§ **What to produce**
Your answer should be one number: the count of lines in the data below that include "warning".

---------- Exercise input

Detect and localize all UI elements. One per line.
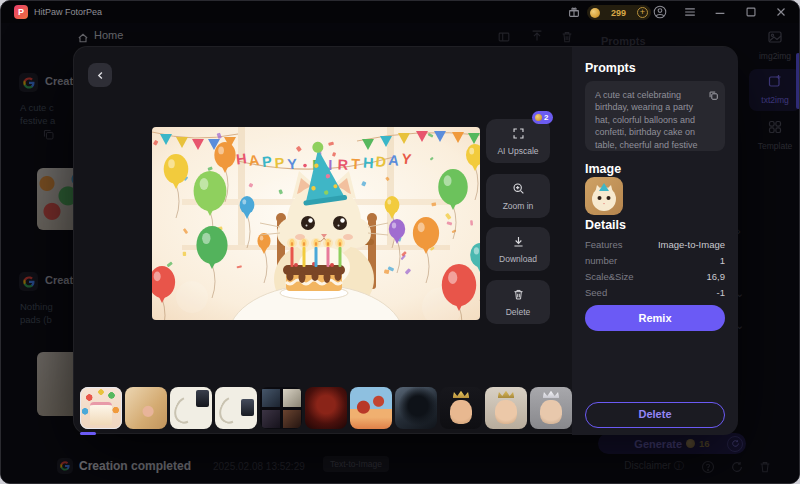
zoom-in-icon — [512, 181, 525, 199]
thumbnail[interactable] — [170, 387, 212, 429]
app-body: Home Prompts › ⌄ ⌄ img2img txt2img Templ… — [1, 23, 800, 484]
close-button[interactable] — [774, 5, 788, 19]
copy-prompt-icon[interactable] — [708, 87, 719, 105]
app-title: HitPaw FotorPea — [34, 1, 102, 23]
gift-icon[interactable] — [567, 5, 581, 19]
svg-text:Y: Y — [287, 156, 298, 172]
zoom-in-button[interactable]: Zoom in — [486, 174, 550, 218]
upscale-cost-badge: 2 — [532, 111, 553, 124]
app-logo-icon: P — [14, 5, 28, 19]
svg-text:R: R — [337, 156, 348, 172]
strip-scrollbar-thumb[interactable] — [80, 432, 96, 435]
maximize-button[interactable] — [744, 5, 758, 19]
thumbnail[interactable] — [440, 387, 482, 429]
svg-text:A: A — [388, 152, 401, 169]
credits-count: 299 — [603, 8, 634, 18]
remix-button[interactable]: Remix — [585, 305, 725, 331]
ai-upscale-button[interactable]: AI Upscale — [486, 119, 550, 163]
upscale-icon — [512, 126, 525, 144]
svg-text:P: P — [261, 153, 272, 170]
thumbnail[interactable] — [215, 387, 257, 429]
svg-text:H: H — [363, 155, 375, 172]
download-icon — [512, 234, 525, 252]
detail-row-features: Features Image-to-Image — [585, 237, 725, 251]
birthday-cake — [280, 238, 348, 300]
trash-icon — [512, 287, 525, 305]
prompt-textarea[interactable]: A cute cat celebrating birthday, wearing… — [585, 81, 725, 151]
image-title: Image — [585, 162, 621, 176]
thumbnail[interactable] — [260, 387, 302, 429]
thumbnail[interactable] — [395, 387, 437, 429]
source-image-thumbnail[interactable] — [585, 177, 623, 215]
prompt-text: A cute cat celebrating birthday, wearing… — [595, 89, 703, 151]
thumbnail[interactable] — [530, 387, 572, 429]
thumbnail-strip — [80, 387, 572, 429]
account-icon[interactable] — [653, 5, 667, 19]
prompts-title: Prompts — [585, 61, 636, 75]
thumbnail[interactable] — [485, 387, 527, 429]
coin-icon — [590, 8, 600, 18]
download-button[interactable]: Download — [486, 227, 550, 271]
svg-text:P: P — [274, 155, 285, 172]
thumbnail[interactable] — [305, 387, 347, 429]
detail-row-seed: Seed -1 — [585, 285, 725, 299]
thumbnail[interactable] — [80, 387, 122, 429]
detail-row-scale-size: Scale&Size 16,9 — [585, 269, 725, 283]
delete-image-button[interactable]: Delete — [486, 280, 550, 324]
back-button[interactable] — [88, 63, 112, 87]
app-window: P HitPaw FotorPea 299 + Home — [0, 0, 800, 484]
generated-image: HAPPYBIRTHDAY — [152, 127, 480, 320]
credits-pill[interactable]: 299 + — [587, 5, 651, 20]
thumbnail[interactable] — [350, 387, 392, 429]
svg-text:T: T — [351, 156, 361, 172]
titlebar: P HitPaw FotorPea 299 + — [1, 1, 800, 23]
detail-panel: Prompts A cute cat celebrating birthday,… — [572, 47, 738, 435]
add-credits-icon[interactable]: + — [637, 7, 648, 18]
details-title: Details — [585, 218, 626, 232]
thumbnail[interactable] — [125, 387, 167, 429]
delete-button[interactable]: Delete — [585, 402, 725, 428]
minimize-button[interactable] — [713, 6, 727, 20]
svg-text:D: D — [375, 153, 387, 170]
creation-detail-modal: HAPPYBIRTHDAY — [73, 46, 737, 434]
menu-icon[interactable] — [683, 5, 697, 19]
svg-text:H: H — [235, 150, 247, 167]
detail-row-number: number 1 — [585, 253, 725, 267]
coin-icon — [535, 114, 542, 121]
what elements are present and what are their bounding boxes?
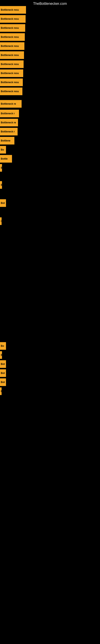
- bottleneck-bar: Bottleneck resu: [0, 15, 26, 23]
- bottleneck-label: Bottleneck resu: [1, 45, 19, 48]
- bottleneck-label: Bo: [1, 148, 4, 151]
- bottleneck-label: Bot: [1, 202, 5, 204]
- bottleneck-bar: Bottleneck re: [0, 119, 18, 126]
- bottleneck-bar: B: [0, 164, 2, 172]
- bottleneck-bar: Bot: [0, 369, 6, 377]
- bottleneck-bar: Bottleneck resu: [0, 88, 22, 95]
- bottleneck-label: Bottleneck r: [1, 130, 15, 133]
- bottleneck-bar: Bottleneck r: [0, 128, 18, 136]
- bottleneck-bar: Bottleneck resu: [0, 70, 23, 77]
- bottleneck-label: Bottleneck resu: [1, 81, 19, 84]
- bottleneck-bar: Bottleneck resu: [0, 60, 24, 68]
- bottleneck-label: Bottle: [1, 158, 8, 160]
- bottleneck-bar: Bottlene: [0, 137, 14, 144]
- bottleneck-bar: Bot: [0, 199, 6, 207]
- bottleneck-label: Bottleneck resu: [1, 36, 19, 38]
- bottleneck-bar: Bottleneck resu: [0, 24, 25, 32]
- bottleneck-label: Bottleneck resu: [1, 54, 19, 56]
- bottleneck-bar: Bo: [0, 342, 6, 350]
- bottleneck-label: Bot: [1, 381, 5, 384]
- bottleneck-bar: Bottleneck resu: [0, 51, 24, 59]
- bottleneck-bar: Bot: [0, 360, 6, 368]
- bottleneck-label: B: [1, 166, 2, 169]
- bottleneck-bar: l: [0, 217, 1, 225]
- bottleneck-label: B: [1, 390, 1, 393]
- bottleneck-bar: Bottleneck r: [0, 110, 19, 117]
- bottleneck-label: Bottleneck resu: [1, 26, 19, 30]
- bottleneck-label: Bottleneck resu: [1, 63, 19, 66]
- bottleneck-label: Bottleneck resu: [1, 8, 19, 11]
- bottleneck-label: B: [1, 184, 2, 186]
- bottleneck-bar: Bottleneck re: [0, 100, 22, 108]
- bottleneck-label: Bottleneck resu: [1, 90, 19, 93]
- bottleneck-label: l: [1, 220, 1, 222]
- bottleneck-bar: Bottleneck resu: [0, 33, 25, 41]
- bottleneck-label: Bottleneck resu: [1, 18, 19, 20]
- bottleneck-bar: Bottleneck resu: [0, 42, 24, 50]
- bottleneck-bar: Bottle: [0, 155, 12, 162]
- bottleneck-label: Bottleneck r: [1, 112, 15, 115]
- bottleneck-label: Bottleneck re: [1, 102, 16, 105]
- bottleneck-label: Bo: [1, 344, 4, 347]
- bottleneck-bar: Bottleneck resu: [0, 78, 23, 86]
- bottleneck-label: Bottleneck re: [1, 121, 16, 124]
- bottleneck-bar: Bo: [0, 146, 6, 154]
- bottleneck-bar: B: [0, 351, 2, 359]
- bottleneck-label: Bottlene: [1, 139, 10, 142]
- bottleneck-bar: Bot: [0, 378, 6, 386]
- bottleneck-bar: Bottleneck resu: [0, 6, 26, 14]
- bottleneck-label: B: [1, 354, 2, 356]
- bottleneck-label: Bot: [1, 363, 5, 366]
- bottleneck-bar: B: [0, 388, 1, 395]
- bottleneck-label: Bottleneck resu: [1, 72, 19, 75]
- bottleneck-label: Bot: [1, 372, 5, 374]
- bottleneck-bar: B: [0, 181, 2, 189]
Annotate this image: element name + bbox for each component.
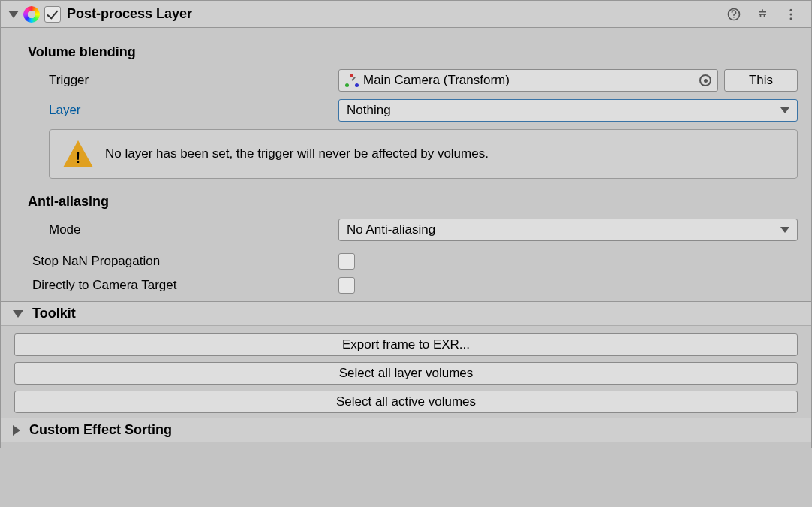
transform-icon xyxy=(345,74,359,87)
svg-point-9 xyxy=(790,17,792,20)
component-bottom-divider xyxy=(1,442,811,448)
chevron-down-icon xyxy=(780,107,789,113)
context-menu-icon[interactable] xyxy=(780,4,801,25)
foldout-arrow-icon[interactable] xyxy=(13,425,20,436)
select-layer-volumes-button[interactable]: Select all layer volumes xyxy=(14,362,798,385)
object-picker-icon[interactable] xyxy=(699,74,711,86)
aa-mode-row: Mode No Anti-aliasing xyxy=(17,219,798,241)
presets-icon[interactable] xyxy=(752,4,773,25)
layer-value: Nothing xyxy=(347,103,391,118)
help-icon[interactable] xyxy=(723,4,744,25)
stop-nan-label: Stop NaN Propagation xyxy=(17,254,338,269)
component-enabled-checkbox[interactable] xyxy=(44,6,61,23)
svg-point-1 xyxy=(733,17,734,17)
trigger-row: Trigger Main Camera (Transform) This xyxy=(17,69,798,92)
stop-nan-checkbox[interactable] xyxy=(338,253,355,270)
component-body: Volume blending Trigger Main Camera (Tra… xyxy=(1,28,811,448)
warning-text: No layer has been set, the trigger will … xyxy=(105,146,489,162)
toolkit-panel: Toolkit Export frame to EXR... Select al… xyxy=(1,301,811,418)
component-header: Post-process Layer xyxy=(1,1,811,28)
toolkit-title: Toolkit xyxy=(32,306,76,321)
post-process-layer-component: Post-process Layer Volume blending Trigg… xyxy=(0,0,812,448)
trigger-object-field[interactable]: Main Camera (Transform) xyxy=(338,69,718,92)
direct-camera-row: Directly to Camera Target xyxy=(17,277,798,294)
select-active-volumes-button[interactable]: Select all active volumes xyxy=(14,391,798,413)
svg-point-7 xyxy=(790,8,792,11)
anti-aliasing-title: Anti-aliasing xyxy=(28,194,798,210)
foldout-arrow-icon[interactable] xyxy=(13,310,23,318)
layer-warning-box: No layer has been set, the trigger will … xyxy=(49,129,798,179)
aa-mode-value: No Anti-aliasing xyxy=(347,222,435,237)
component-title: Post-process Layer xyxy=(67,6,192,22)
direct-camera-label: Directly to Camera Target xyxy=(17,278,338,293)
custom-effect-sorting-title: Custom Effect Sorting xyxy=(29,422,172,438)
this-button[interactable]: This xyxy=(724,69,798,92)
stop-nan-row: Stop NaN Propagation xyxy=(17,253,798,270)
aa-mode-label: Mode xyxy=(17,222,338,237)
volume-blending-title: Volume blending xyxy=(28,44,798,60)
custom-effect-sorting-panel: Custom Effect Sorting xyxy=(1,418,811,442)
chevron-down-icon xyxy=(780,227,789,233)
export-frame-button[interactable]: Export frame to EXR... xyxy=(14,333,798,356)
warning-icon xyxy=(63,140,93,167)
custom-effect-sorting-header[interactable]: Custom Effect Sorting xyxy=(1,418,811,442)
trigger-value: Main Camera (Transform) xyxy=(363,73,510,88)
layer-label[interactable]: Layer xyxy=(17,103,338,118)
aa-mode-dropdown[interactable]: No Anti-aliasing xyxy=(338,219,798,241)
trigger-label: Trigger xyxy=(17,73,338,88)
layer-dropdown[interactable]: Nothing xyxy=(338,99,798,122)
direct-camera-checkbox[interactable] xyxy=(338,277,355,294)
foldout-arrow-icon[interactable] xyxy=(8,11,19,18)
toolkit-header[interactable]: Toolkit xyxy=(1,302,811,326)
component-color-icon xyxy=(23,6,40,23)
svg-point-8 xyxy=(790,13,792,15)
layer-row: Layer Nothing xyxy=(17,99,798,122)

--------------------

§ **Answer area**
3